## PROVIDED DATA
════════════════
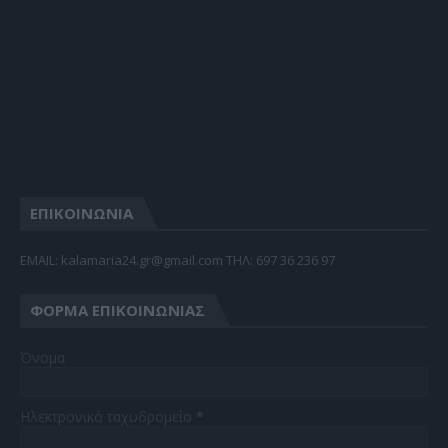
ΕΠΙΚΟΙΝΩΝΙΑ
EMAIL: kalamaria24.gr@gmail.com TΗΛ: 697 36 236 97
ΦΌΡΜΑ ΕΠΙΚΟΙΝΩΝΊΑΣ
Όνομα
Ηλεκτρονικό ταχυδρομείο
*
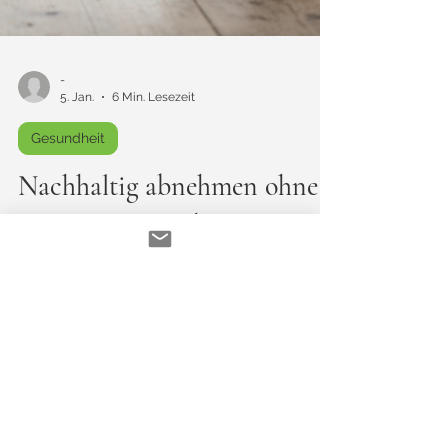
-
5. Jan.
6 Min. Lesezeit
Gesundheit
Nachhaltig abnehmen ohne
Diät: Neustart ohne
Perfektion (damit es diesmal
klappt)
Nachhaltig abnehmen ohne Diät: Dein
Januar-Reset ohne Perfektionsdruck –
damit du dranbleibst, statt wieder von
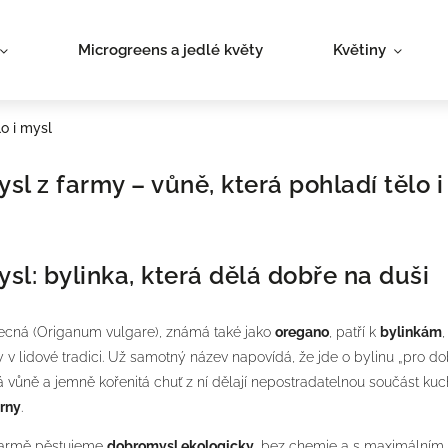
Microgreens a jedlé květy
Květiny
o i mysl
l z farmy – vůně, která pohladí tělo i
l: bylinka, která dělá dobře na duši
cná (Origanum vulgare), známá také jako
oregano
, patří k
bylinkám
,
 v lidové tradici. Už samotný název napovídá, že jde o bylinu „pro dob
vá vůně a jemně kořenitá chuť z ní dělají nepostradatelnou součást ku
árny
.
farmě pěstujeme
dobromysl ekologicky
, bez chemie a s maximálním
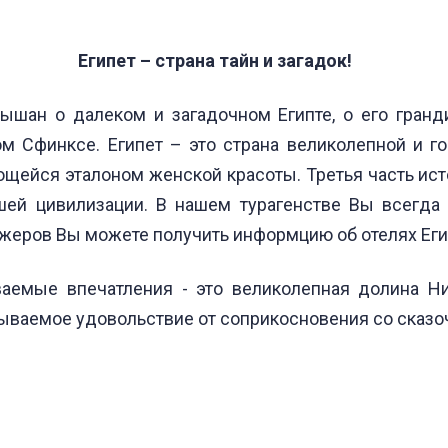
Египет – страна тайн и загадок!
лышан о далеком и загадочном Египте, о его гра
м Сфинксе. Египет – это страна великолепной и г
ющейся эталоном женской красоты. Третья часть ис
шей цивилизации. В нашем турагенстве Вы всегда
жеров Вы можете получить информцию об отелях Егип
ваемые впечатления - это великолепная долина Ни
бываемое удовольствие от соприкосновения со сказо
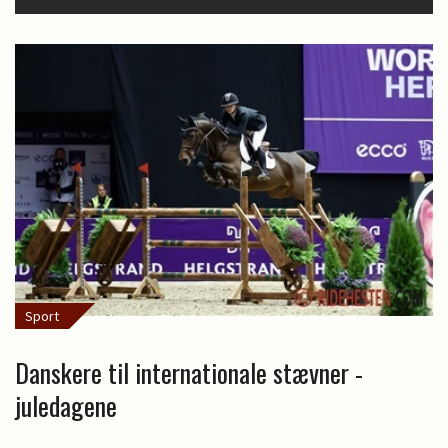
Sport
Danskere til internationale stævner -
juledagene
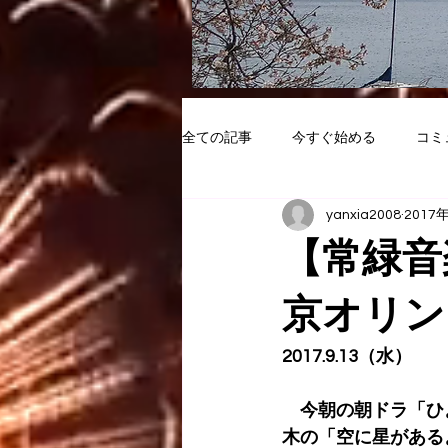
全ての記事
今すぐ始める
コミ
yanxia2008
2017
【常緑音
京オリン
2017.9.13（水）
　今朝の朝ドラ「ひ
木の「空に星がある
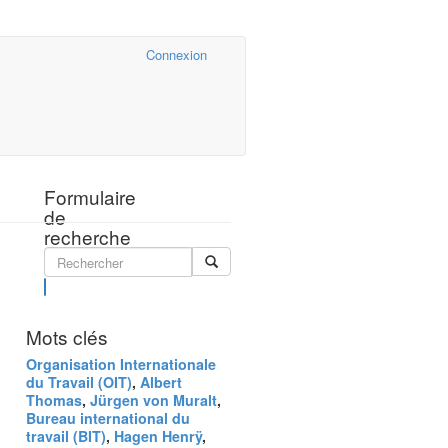
Cairn.info
Connexion
Formulaire
de
recherche
Rechercher
Mots clés
Organisation Internationale
du Travail (OIT)
,
Albert
Thomas
,
Jürgen von Muralt
,
Bureau international du
travail (BIT)
,
Hagen Henrÿ
,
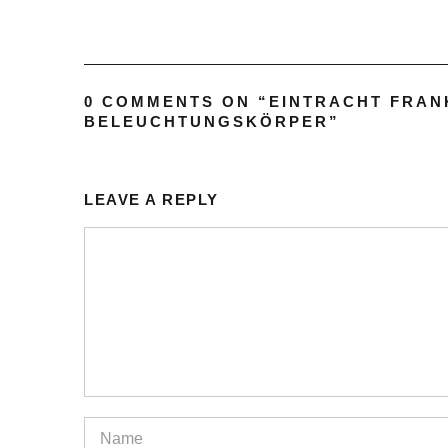
0 COMMENTS ON “
EINTRACHT FRAN
BELEUCHTUNGSKÖRPER
”
LEAVE A REPLY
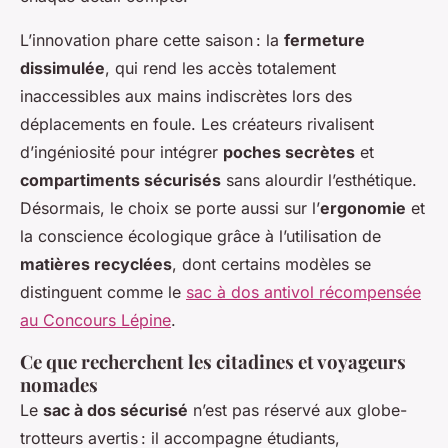
L’innovation phare cette saison : la
fermeture
dissimulée
, qui rend les accès totalement
inaccessibles aux mains indiscrètes lors des
déplacements en foule. Les créateurs rivalisent
d’ingéniosité pour intégrer
poches secrètes
et
compartiments sécurisés
sans alourdir l’esthétique.
Désormais, le choix se porte aussi sur l’
ergonomie
et
la conscience écologique grâce à l’utilisation de
matières recyclées
, dont certains modèles se
distinguent comme le
sac à dos antivol récompensée
au Concours Lépine
.
Ce que recherchent les citadines et voyageurs
nomades
Le
sac à dos sécurisé
n’est pas réservé aux globe-
trotteurs avertis : il accompagne étudiants,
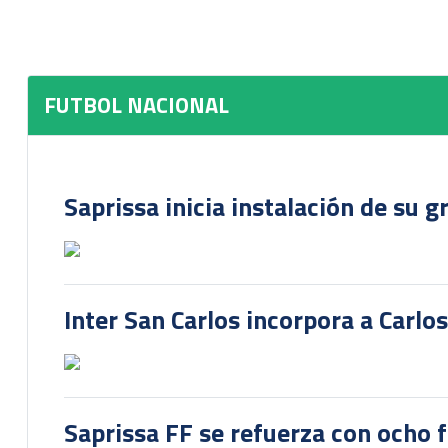
FUTBOL NACIONAL
Saprissa inicia instalación de su g
Inter San Carlos incorpora a Carlo
Saprissa FF se refuerza con ocho 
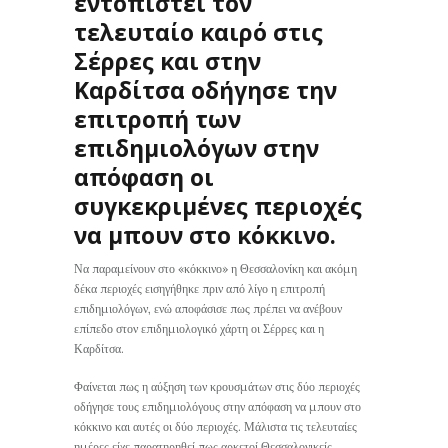
εντοπιστεί τον
τελευταίο καιρό στις
Σέρρες και στην
Καρδίτσα οδήγησε την
επιτροπή των
επιδημιολόγων στην
απόφαση οι
συγκεκριμένες περιοχές
να μπουν στο κόκκινο.
Να παραμείνουν στο «κόκκινο» η Θεσσαλονίκη και ακόμη
δέκα περιοχές εισηγήθηκε πριν από λίγο η επιτροπή
επιδημιολόγων, ενώ αποφάσισε πως πρέπει να ανέβουν
επίπεδο στον επιδημιολογικό χάρτη οι Σέρρες και η
Καρδίτσα.
Φαίνεται πως η αύξηση των κρουσμάτων στις δύο περιοχές
οδήγησε τους επιδημιολόγους στην απόφαση να μπουν στο
κόκκινο και αυτές οι δύο περιοχές. Μάλιστα τις τελευταίες
ημέρες είχε παρατηρηθεί πως αρκετοί Θεσσαλονικείς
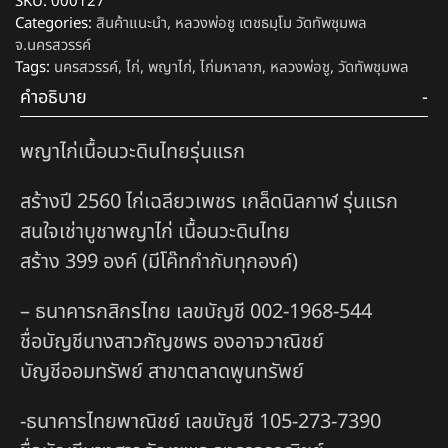
SKU:
000127
Categories:
สินค้าแนะนำ
,
หลวงพ่อชู เตชธมฺโม วัดทัพชุมพล
จ.นครสวรรค์
Tags:
นครสวรรค์
,
ไก่
,
พญาไก่
,
ไก่มหาลาภ
,
หลวงพ่อชู
,
วัดทัพชุมพล
คำอธิบาย
พญาไก่เนื้อนวะดินไทยรุ่นแรก
สร้างปี 2560 ไก่เฉลียวเพชร เกล็ดนิลกาฬ รุ่นแรก
สนใจเช่าบูชาพญาไก่ เนื้อนวะดินไทย
สร้าง 399 องค์ (มีโค๊ทกำกับทุกองค์)
– ธนาคารกสิกรไทย เลขบัญชี 002-1968-544
ชื่อบัญชีนางสาวกัญชพร องอาจวาณิชย์
บัญชีออมทรัพย์ สาขาตลาดพูนทรัพย์
-ธนาคารไทยพาณิชย์ เลขบัญชี 105-273-7390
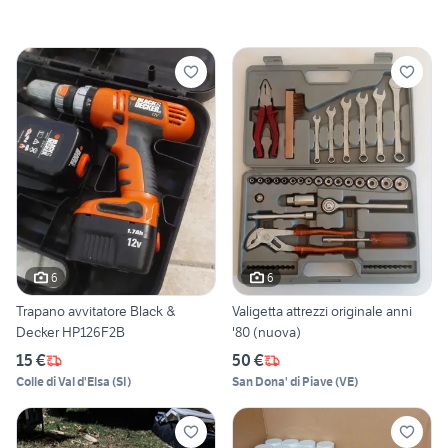
6
6
Trapano avvitatore Black &
Valigetta attrezzi originale anni
Decker HP126F2B
'80 (nuova)
15 €
50 €
Colle di Val d'Elsa
(
SI
)
San Dona' di Piave
(
VE
)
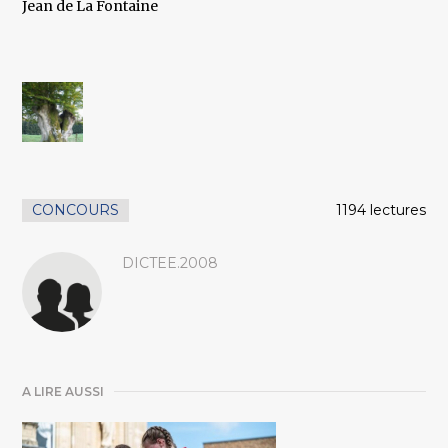
Jean de La Fontaine
CONCOURS
1194 lectures
DICTEE.2008
A LIRE AUSSI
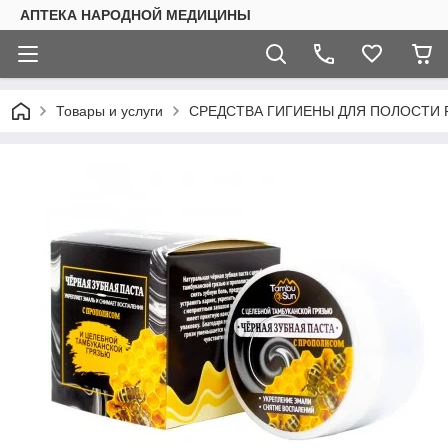
АПТЕКА НАРОДНОЙ МЕДИЦИНЫ
Товары и услуги
СРЕДСТВА ГИГИЕНЫ ДЛЯ ПОЛОСТИ 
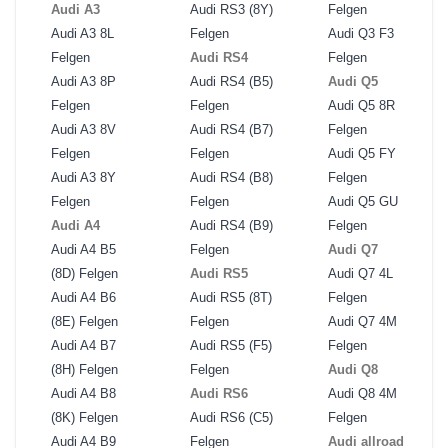
Audi A3
Audi RS3 (8Y)
Felgen
Audi A3 8L
Felgen
Audi Q3 F3
Felgen
Audi RS4
Felgen
Audi A3 8P
Audi RS4 (B5)
Audi Q5
Felgen
Felgen
Audi Q5 8R
Audi A3 8V
Audi RS4 (B7)
Felgen
Felgen
Felgen
Audi Q5 FY
Audi A3 8Y
Audi RS4 (B8)
Felgen
Felgen
Felgen
Audi Q5 GU
Audi A4
Audi RS4 (B9)
Felgen
Audi A4 B5
Felgen
Audi Q7
(8D) Felgen
Audi RS5
Audi Q7 4L
Audi A4 B6
Audi RS5 (8T)
Felgen
(8E) Felgen
Felgen
Audi Q7 4M
Audi A4 B7
Audi RS5 (F5)
Felgen
(8H) Felgen
Felgen
Audi Q8
Audi A4 B8
Audi RS6
Audi Q8 4M
(8K) Felgen
Audi RS6 (C5)
Felgen
Audi A4 B9
Felgen
Audi allroad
════════════════
Show each line of the material that includes the string "Nachhaltig" by copying it.

Nachhaltig abnehmen ohne
Nachhaltig abnehmen ohne Diät: Dein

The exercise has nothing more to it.